EXERCISE DETAILS: Reproduce the material below only from the line with "находишься, если кому" to the line with "Hotspot Wlan portabel", both included, keeping each line exact and dropping the pictures.

MATERIAL PROVIDED:
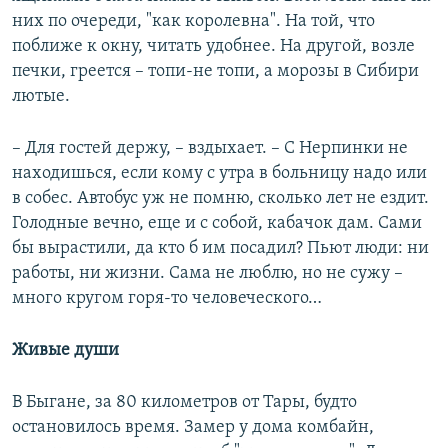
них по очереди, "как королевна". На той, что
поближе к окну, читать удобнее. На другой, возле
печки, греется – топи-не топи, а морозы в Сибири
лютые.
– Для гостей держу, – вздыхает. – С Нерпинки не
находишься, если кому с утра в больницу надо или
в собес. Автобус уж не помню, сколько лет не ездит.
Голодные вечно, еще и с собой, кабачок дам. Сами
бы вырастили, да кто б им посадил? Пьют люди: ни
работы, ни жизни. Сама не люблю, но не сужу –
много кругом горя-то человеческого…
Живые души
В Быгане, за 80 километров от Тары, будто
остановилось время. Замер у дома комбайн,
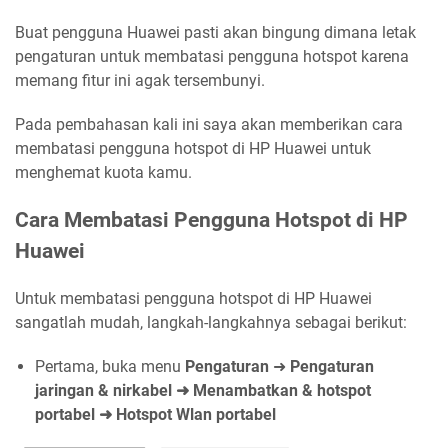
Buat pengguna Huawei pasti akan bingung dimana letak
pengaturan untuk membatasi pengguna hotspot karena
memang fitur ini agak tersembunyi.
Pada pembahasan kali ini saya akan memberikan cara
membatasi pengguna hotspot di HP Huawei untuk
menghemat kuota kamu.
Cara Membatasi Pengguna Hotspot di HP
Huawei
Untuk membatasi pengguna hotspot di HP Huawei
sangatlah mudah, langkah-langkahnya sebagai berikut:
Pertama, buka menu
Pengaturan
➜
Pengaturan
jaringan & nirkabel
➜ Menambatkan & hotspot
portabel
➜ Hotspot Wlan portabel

==

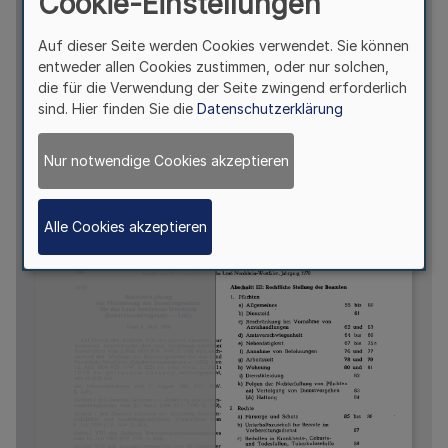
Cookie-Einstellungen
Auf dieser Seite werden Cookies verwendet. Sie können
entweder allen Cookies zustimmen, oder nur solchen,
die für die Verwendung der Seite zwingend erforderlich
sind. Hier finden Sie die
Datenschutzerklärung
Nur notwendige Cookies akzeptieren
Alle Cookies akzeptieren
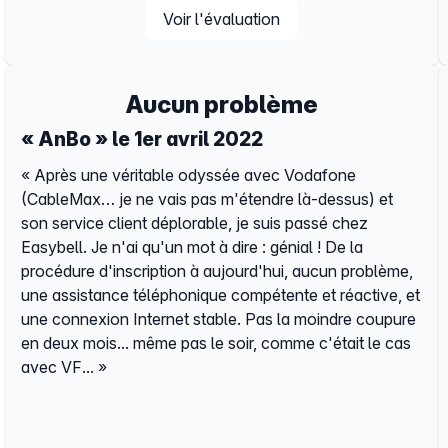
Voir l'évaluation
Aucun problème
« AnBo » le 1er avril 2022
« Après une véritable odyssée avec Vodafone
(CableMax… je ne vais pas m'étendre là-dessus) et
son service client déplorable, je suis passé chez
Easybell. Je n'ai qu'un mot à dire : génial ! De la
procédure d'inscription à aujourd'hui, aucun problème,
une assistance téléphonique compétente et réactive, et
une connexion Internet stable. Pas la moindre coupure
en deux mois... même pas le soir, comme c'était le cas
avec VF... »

EXERCISE RESPONSE:
находишься, если кому с утра в больницу надо или
в собес. Автобус уж не помню, сколько лет не ездит.
Голодные вечно, еще и с собой, кабачок дам. Сами
бы вырастили, да кто б им посадил? Пьют люди: ни
работы, ни жизни. Сама не люблю, но не сужу –
много кругом горя-то человеческого…
Живые души
В Быгане, за 80 километров от Тары, будто
остановилось время. Замер у дома комбайн,
Buat pengguna Huawei pasti akan bingung dimana letak
pengaturan untuk membatasi pengguna hotspot karena
memang fitur ini agak tersembunyi.
Pada pembahasan kali ini saya akan memberikan cara
membatasi pengguna hotspot di HP Huawei untuk
menghemat kuota kamu.
Cara Membatasi Pengguna Hotspot di HP
Huawei
Untuk membatasi pengguna hotspot di HP Huawei
sangatlah mudah, langkah-langkahnya sebagai berikut:
Pertama, buka menu
Pengaturan
➜
Pengaturan
jaringan & nirkabel
➜ Menambatkan & hotspot
portabel
➜ Hotspot Wlan portabel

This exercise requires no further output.